Droïde de Défense Classe I

Droïde de Défense Classe I

Droïde de Défense Classe I
Informations générales
Type de droïde
  • Combat
Constructeur/Producteur
Utilité
  • Droïde de défense anti-véhicule et anti-personnel
Caractéristiques techniques
Modèle/Classe
  • Classe I
Taille
  • 3m20
Technologies utilisées
  • 4 pattes
  • Système de visée et d'acquisition de la cible
Armement
  • 1 blaster à répétition anti-personnel (portée comprise entre 200 et 500 mètres)
Commerce
Prix
  • 20 000 crédits
DroïdeLe Droïde de Défense Classe I fut développé par un capitaine de l'Armée Impériale mais ses plans furent récupérés par Ulban Arms qui développa le droïde pour les divisions de sécurité de la Corporate Sector Authority.

Développé par un Capitaine de l'Armée Impériale nommé Kist, le droïde de défense classe I avait été conçu, à l'origine, pour assister sur le terrain des opérations les Stormtroopers et les troupes de l'Armée dans leurs combats contre les Forces Sectorielles de l'Alliance Rebelle ou les SpecForces Rebelles. Toutefois, ce droïde ne rencontra jamais l'écho que Kist espérait au sein des chercheurs du Département Impérial de Recherche Militaire. L'Empire Galactique en vint à croire que le concept puisse être repris par la Corporate Sectory Authority, et certaines rumeurs accusèrent Kist d'avoir donné les plans à l'autorité gouvernant le Secteur Corporatif suite à son incapacité à convaincre ses collègues impériaux. Cependant, la CSA démentit ces accusations mais le constructeur Ulban Arms, qui s'était emparé du prototype par d'obscurs liens, resta fidèle à la vision du capitaine Kist.

Droïde de Défense Classe I

Ce droïde devait compenser les faiblesses de l'AT-ST, à savoir ses deux pattes, en en rajoutant deux supplémentaires : les deux pattes avant étaient équipés de trois doigts permettant de stabiliser le droïde lorsqu'il évoluait sur un terrain accidenté, tandis que les deux pattes arrière ressemblaient à celle du Transport Blindé Tout-Terrain AT-AT et lui donnaient la poussée nécessaire pour avancer.
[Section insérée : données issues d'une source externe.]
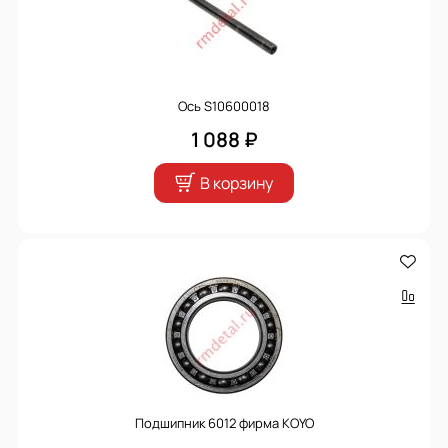
Ось S10600018
1 088 ₽
В корзину
Подшипник 6012 фирма KOYO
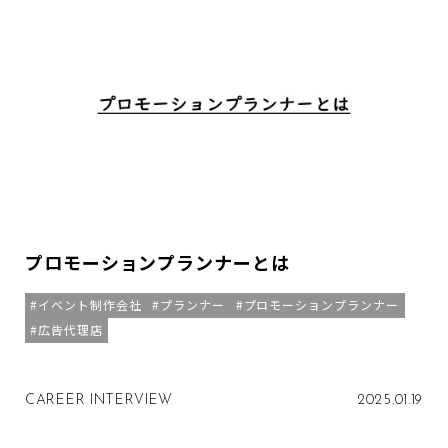
プロモーションプランナーとは
イベント制作会社
プランナー
プロモーションプランナー
広告代理店
CAREER INTERVIEW
2025.01.19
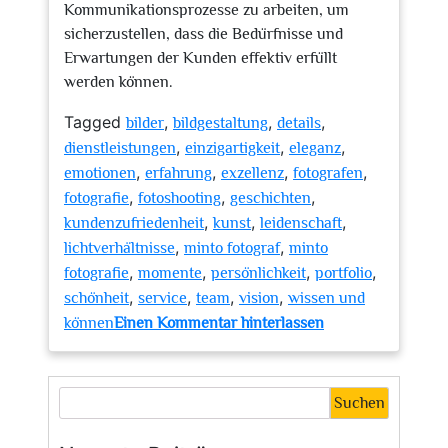
Kommunikationsprozesse zu arbeiten, um
sicherzustellen, dass die Bedürfnisse und
Erwartungen der Kunden effektiv erfüllt
werden können.
Tagged
,
,
,
bilder
bildgestaltung
details
,
,
,
dienstleistungen
einzigartigkeit
eleganz
,
,
,
,
emotionen
erfahrung
exzellenz
fotografen
,
,
,
fotografie
fotoshooting
geschichten
,
,
,
kundenzufriedenheit
kunst
leidenschaft
,
,
lichtverhältnisse
minto fotograf
minto
,
,
,
,
fotografie
momente
persönlichkeit
portfolio
,
,
,
,
schönheit
service
team
vision
wissen und
zu
können
Einen Kommentar hinterlassen
Die
kreative
Welt
Suchen
von
Minto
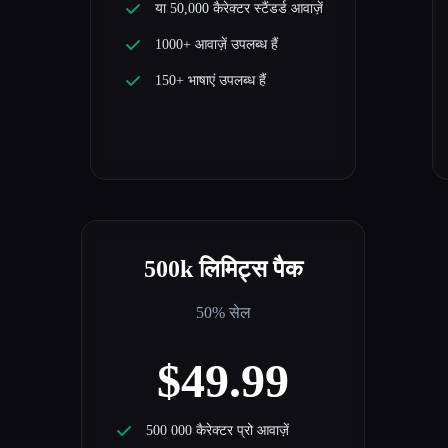
या 50,000 कैरेक्टर स्टैंडर्ड आवाज़ें
1000+ आवाज़ें उपलब्ध हैं
150+ भाषाएं उपलब्ध हैं
500k लिमिट्स पैक
50% सेल
$49.99
500 000 कैरेक्टर प्रो आवाज़ें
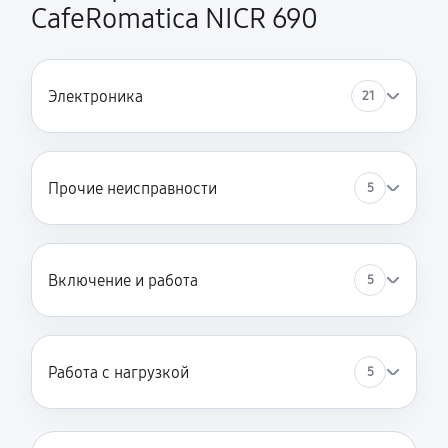
CafeRomatica NICR 690
Электроника
21
Прочие неисправности
5
Включение и работа
5
Работа с нагрузкой
5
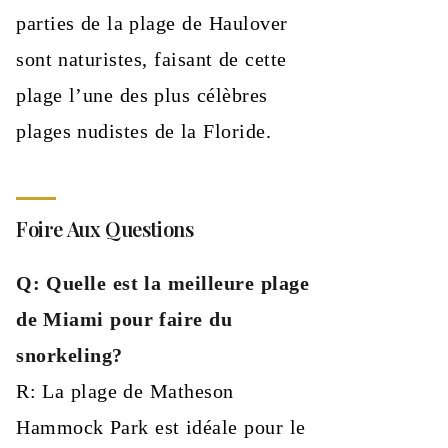
parties de la plage de Haulover
sont naturistes, faisant de cette
plage l’une des plus célèbres
plages nudistes de la Floride.
Foire Aux Questions
Q: Quelle est la meilleure plage
de Miami pour faire du
snorkeling?
R: La plage de Matheson
Hammock Park est idéale pour le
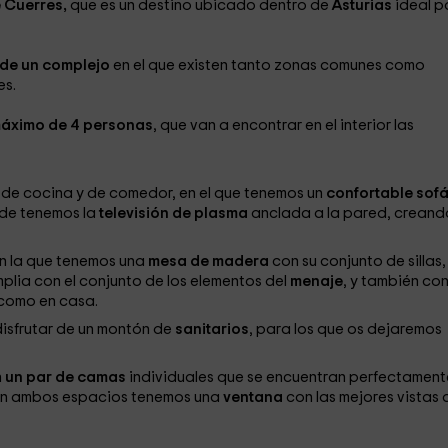
 Cuerres,
que es un destino ubicado dentro de
Asturias
ideal p
 de un complejo
en el que existen tanto zonas comunes como
es.
áximo de 4 personas
, que van a encontrar en el interior las
 de cocina y de comedor, en el que tenemos un
confortable sof
nde tenemos la
televisión de plasma
anclada a la pared, creand
en la que tenemos una
mesa de madera
con su conjunto de sillas,
plia con el conjunto de los elementos del
menaje
, y también con
 como en casa.
disfrutar de un montón de
sanitarios
, para los que os dejaremos
n
un par de camas
individuales que se encuentran perfectament
en ambos espacios tenemos una
ventana
con las mejores vistas a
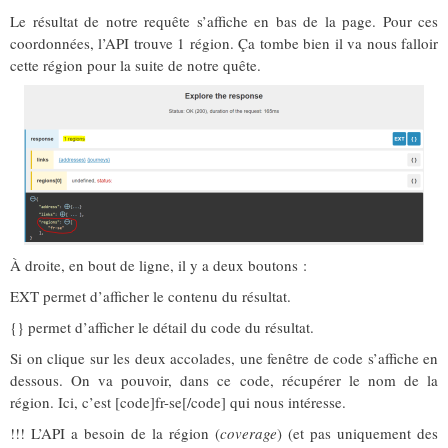
Le résultat de notre requête s’affiche en bas de la page. Pour ces
coordonnées, l’API trouve 1 région. Ça tombe bien il va nous falloir
cette région pour la suite de notre quête.
À droite, en bout de ligne, il y a deux boutons :
EXT permet d’afficher le contenu du résultat.
{} permet d’afficher le détail du code du résultat.
Si on clique sur les deux accolades, une fenêtre de code s’affiche en
dessous. On va pouvoir, dans ce code, récupérer le nom de la
région. Ici, c’est [code]fr-se[/code] qui nous intéresse.
!!! L’API a besoin de la région (
coverage
) (et pas uniquement des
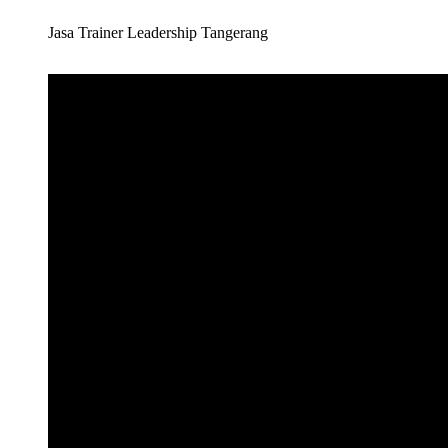
Jasa Trainer Leadership Tangerang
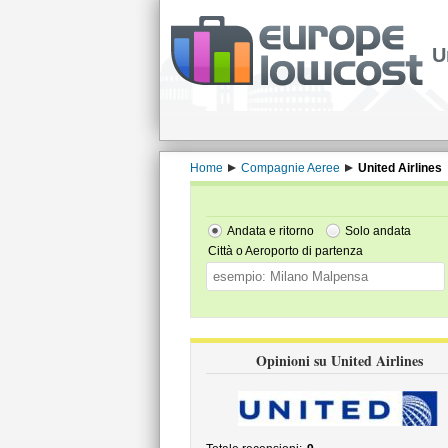
U
Home
Compagnie Aeree
United Airlines
Andata e ritorno
Solo andata
Città o Aeroporto di partenza
Opinioni su United Airlines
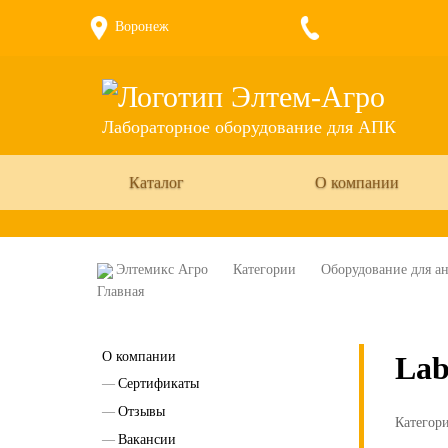
Воронеж
Лабораторное оборудование для АПК
Каталог
О компании
Элтемикс Агро
Категории
Оборудование для ан
О компании
Lab
Сертификаты
Отзывы
Категор
Вакансии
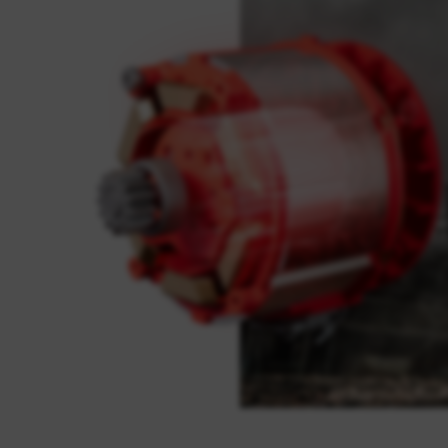
améliorant les
in, les moteurs
 est
compter 32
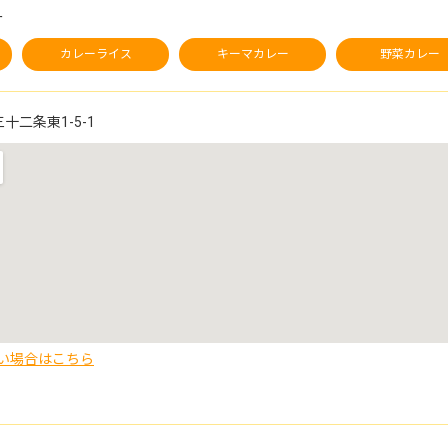
ー
カレーライス
キーマカレー
野菜カレー
二条東1-5-1
い場合はこちら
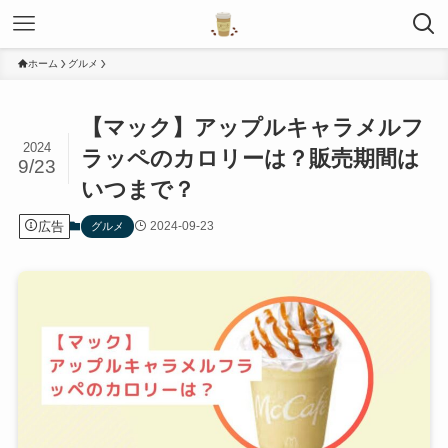
ホーム
グルメ
【マック】アップルキャラメルフ
2024
ラッペのカロリーは？販売期間は
9/23
いつまで？
広告
2024-09-23
グルメ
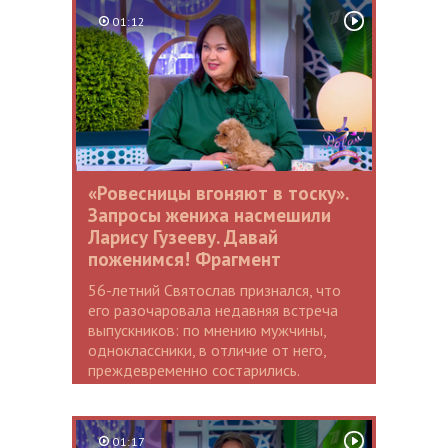
01:12
«Ровесницы вгоняют в тоску».
Запросы жениха насмешили
Ларису Гузееву. Давай
поженимся! Фрагмент
56-летний Святослав признался, что
его разочаровала недавняя встреча
выпускников: по мнению мужчины,
одноклассники, в отличие от него,
преждевременно состарились.
01:17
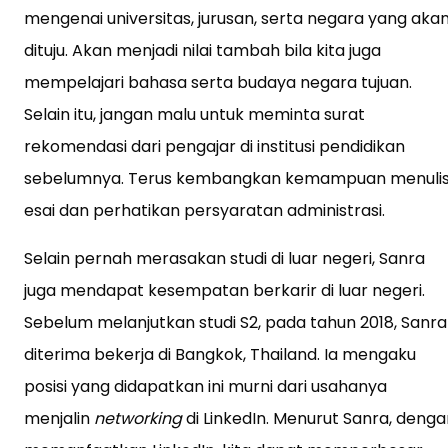
mengenai universitas, jurusan, serta negara yang aka
dituju. Akan menjadi nilai tambah bila kita juga
mempelajari bahasa serta budaya negara tujuan.
Selain itu, jangan malu untuk meminta surat
rekomendasi dari pengajar di institusi pendidikan
sebelumnya. Terus kembangkan kemampuan menuli
esai dan perhatikan persyaratan administrasi.
Selain pernah merasakan studi di luar negeri, Sanra
juga mendapat kesempatan berkarir di luar negeri.
Sebelum melanjutkan studi S2, pada tahun 2018, Sanra
diterima bekerja di Bangkok, Thailand. Ia mengaku
posisi yang didapatkan ini murni dari usahanya
menjalin
networking
di LinkedIn. Menurut Sanra, deng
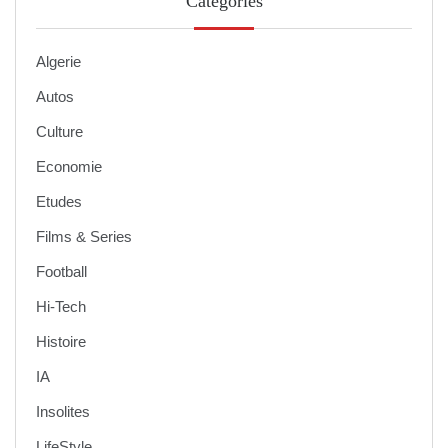
Catégories
Algerie
Autos
Culture
Economie
Etudes
Films & Series
Football
Hi-Tech
Histoire
IA
Insolites
LifeStyle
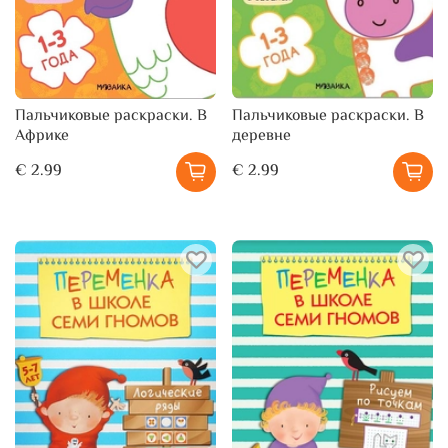
Пальчиковые раскраски. В
Пальчиковые раскраски. В
Африке
деревне
€ 2.99
€ 2.99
La "tête" du droïde était équipée d'un système de visée performant lui permettant d'acquérir sa cible sur une distance ne pouvant excéder 2.5 kilomètres, c'est-à-dire la portée maximale de son canon laser anti-véhicule. Le droïde de défense classe I pouvait relayer, grâce à son Centre d'Information Matriciel (CIMA), les informations tactiques sur le terrain à une Base de Commandement Mobile PX-4 ou un complexe de commandement au sein d'un bunker. Les communications du droïde étaient cryptées dès leurs émissions, et inversement.

Le canon laser anti-véhicule était l'arme principale du droïde et pouvait tirer, rapidement, grâce à une rotation comprise entre 30 et 105 degrés, et d'une portée comprise entre 1.5 et 2.5 kilomètres. Le blaster à répétition anti-infanterie était, lui, installé au niveau des pattes et bénéficiait d'une portée comprise entre 200 et 500 mètres. Le droïde avait aussi la possibilité d'allumer de gigantesques phares permettant d'aider les troupes à progresser sur le terrain.

Pour 20 000 crédits, Ulban Arms passa contrat avec le CSA pour équiper ses divisions de sécurité, les Espos. Mais le droïde excédait les standards de sécurité du CSA et fut difficilement intégré par les forces de défense. Le peu qui fut utilisé démontra aussi les faiblesses du classe I, notamment lorsque les saboteurs s'attaquèrent aux CIMA par piratage et les reprogrammèrent pour retourner les droïdes contre leurs maîtres.